**Your goal:**
Below are entries; print them exactly from the first line through the one containing "An Associate OD".

Top of Supplied data

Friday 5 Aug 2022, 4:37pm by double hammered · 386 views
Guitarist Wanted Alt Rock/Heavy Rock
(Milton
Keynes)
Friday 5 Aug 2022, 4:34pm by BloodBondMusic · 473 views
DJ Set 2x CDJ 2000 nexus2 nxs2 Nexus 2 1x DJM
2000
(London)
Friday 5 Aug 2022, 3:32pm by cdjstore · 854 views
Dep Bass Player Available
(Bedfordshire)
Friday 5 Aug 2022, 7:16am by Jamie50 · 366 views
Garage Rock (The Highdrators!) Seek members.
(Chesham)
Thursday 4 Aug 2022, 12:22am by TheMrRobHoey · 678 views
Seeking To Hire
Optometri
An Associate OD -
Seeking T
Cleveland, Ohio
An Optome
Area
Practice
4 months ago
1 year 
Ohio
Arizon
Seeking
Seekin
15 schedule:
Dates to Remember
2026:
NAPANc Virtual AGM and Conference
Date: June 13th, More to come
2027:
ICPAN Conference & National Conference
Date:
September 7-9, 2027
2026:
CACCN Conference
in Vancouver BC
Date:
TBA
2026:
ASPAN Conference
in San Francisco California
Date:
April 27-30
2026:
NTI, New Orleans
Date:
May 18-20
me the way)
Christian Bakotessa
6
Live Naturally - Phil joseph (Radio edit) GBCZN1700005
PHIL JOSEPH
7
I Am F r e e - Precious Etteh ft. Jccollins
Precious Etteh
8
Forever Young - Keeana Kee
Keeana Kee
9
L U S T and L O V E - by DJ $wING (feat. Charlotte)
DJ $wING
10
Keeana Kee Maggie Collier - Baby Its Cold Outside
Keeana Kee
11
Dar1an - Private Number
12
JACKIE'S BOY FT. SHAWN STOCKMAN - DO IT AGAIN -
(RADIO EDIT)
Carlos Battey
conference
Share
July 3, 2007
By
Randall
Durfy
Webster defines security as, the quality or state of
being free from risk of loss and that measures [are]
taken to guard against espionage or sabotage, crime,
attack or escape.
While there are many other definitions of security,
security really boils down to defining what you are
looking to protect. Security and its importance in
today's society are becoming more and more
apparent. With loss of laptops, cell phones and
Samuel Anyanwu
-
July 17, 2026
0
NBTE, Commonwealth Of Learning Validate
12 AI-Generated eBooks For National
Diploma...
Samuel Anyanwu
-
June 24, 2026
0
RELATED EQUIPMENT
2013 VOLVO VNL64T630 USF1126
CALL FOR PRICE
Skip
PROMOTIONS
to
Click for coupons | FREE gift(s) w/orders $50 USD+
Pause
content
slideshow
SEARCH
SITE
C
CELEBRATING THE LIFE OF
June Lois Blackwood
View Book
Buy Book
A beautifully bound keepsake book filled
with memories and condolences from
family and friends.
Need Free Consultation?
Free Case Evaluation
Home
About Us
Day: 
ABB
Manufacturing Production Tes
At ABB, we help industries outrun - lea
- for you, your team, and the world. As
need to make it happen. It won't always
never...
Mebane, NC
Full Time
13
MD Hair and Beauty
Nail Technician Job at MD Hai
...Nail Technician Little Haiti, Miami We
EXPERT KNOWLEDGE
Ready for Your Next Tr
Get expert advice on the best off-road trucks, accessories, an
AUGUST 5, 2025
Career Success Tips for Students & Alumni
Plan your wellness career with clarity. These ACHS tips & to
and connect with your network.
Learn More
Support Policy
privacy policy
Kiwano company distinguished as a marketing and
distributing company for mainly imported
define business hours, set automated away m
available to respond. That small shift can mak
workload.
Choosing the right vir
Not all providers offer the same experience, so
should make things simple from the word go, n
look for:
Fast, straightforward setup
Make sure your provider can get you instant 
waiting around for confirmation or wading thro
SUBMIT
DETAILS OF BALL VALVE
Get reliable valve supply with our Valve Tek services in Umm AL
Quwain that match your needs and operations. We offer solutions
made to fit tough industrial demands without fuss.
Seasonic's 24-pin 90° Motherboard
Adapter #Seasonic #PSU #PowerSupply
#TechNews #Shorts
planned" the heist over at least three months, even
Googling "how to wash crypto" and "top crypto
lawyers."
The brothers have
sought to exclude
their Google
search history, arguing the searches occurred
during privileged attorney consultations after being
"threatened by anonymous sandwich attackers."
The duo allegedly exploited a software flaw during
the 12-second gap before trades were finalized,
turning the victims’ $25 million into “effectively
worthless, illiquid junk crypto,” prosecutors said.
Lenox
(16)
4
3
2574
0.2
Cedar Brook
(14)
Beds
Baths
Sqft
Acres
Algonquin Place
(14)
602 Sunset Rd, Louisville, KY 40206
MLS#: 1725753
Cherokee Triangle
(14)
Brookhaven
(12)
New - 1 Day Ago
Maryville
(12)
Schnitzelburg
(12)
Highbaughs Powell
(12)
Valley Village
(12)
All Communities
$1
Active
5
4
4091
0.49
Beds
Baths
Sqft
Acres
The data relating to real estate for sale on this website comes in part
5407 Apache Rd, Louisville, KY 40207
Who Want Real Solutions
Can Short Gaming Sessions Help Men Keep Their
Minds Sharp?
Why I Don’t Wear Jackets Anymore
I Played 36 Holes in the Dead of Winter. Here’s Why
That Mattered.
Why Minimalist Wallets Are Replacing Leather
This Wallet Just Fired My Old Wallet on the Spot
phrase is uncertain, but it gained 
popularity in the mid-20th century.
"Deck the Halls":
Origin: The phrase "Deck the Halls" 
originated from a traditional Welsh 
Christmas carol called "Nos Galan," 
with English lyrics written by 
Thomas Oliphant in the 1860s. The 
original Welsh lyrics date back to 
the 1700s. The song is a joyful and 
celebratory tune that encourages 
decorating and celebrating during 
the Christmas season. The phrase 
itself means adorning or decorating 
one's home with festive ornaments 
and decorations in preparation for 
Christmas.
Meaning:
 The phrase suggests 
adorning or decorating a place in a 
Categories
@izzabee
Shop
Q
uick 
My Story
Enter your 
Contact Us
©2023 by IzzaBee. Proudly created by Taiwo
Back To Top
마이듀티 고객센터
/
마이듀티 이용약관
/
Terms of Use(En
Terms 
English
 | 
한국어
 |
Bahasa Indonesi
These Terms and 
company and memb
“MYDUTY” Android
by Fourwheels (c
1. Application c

Bottom of Supplied data

**Problem solution:**
Friday 5 Aug 2022, 4:37pm by double hammered · 386 views
Guitarist Wanted Alt Rock/Heavy Rock
(Milton
Keynes)
Friday 5 Aug 2022, 4:34pm by BloodBondMusic · 473 views
DJ Set 2x CDJ 2000 nexus2 nxs2 Nexus 2 1x DJM
2000
(London)
Friday 5 Aug 2022, 3:32pm by cdjstore · 854 views
Dep Bass Player Available
(Bedfordshire)
Friday 5 Aug 2022, 7:16am by Jamie50 · 366 views
Garage Rock (The Highdrators!) Seek members.
(Chesham)
Thursday 4 Aug 2022, 12:22am by TheMrRobHoey · 678 views
Seeking To Hire
Optometri
An Associate OD -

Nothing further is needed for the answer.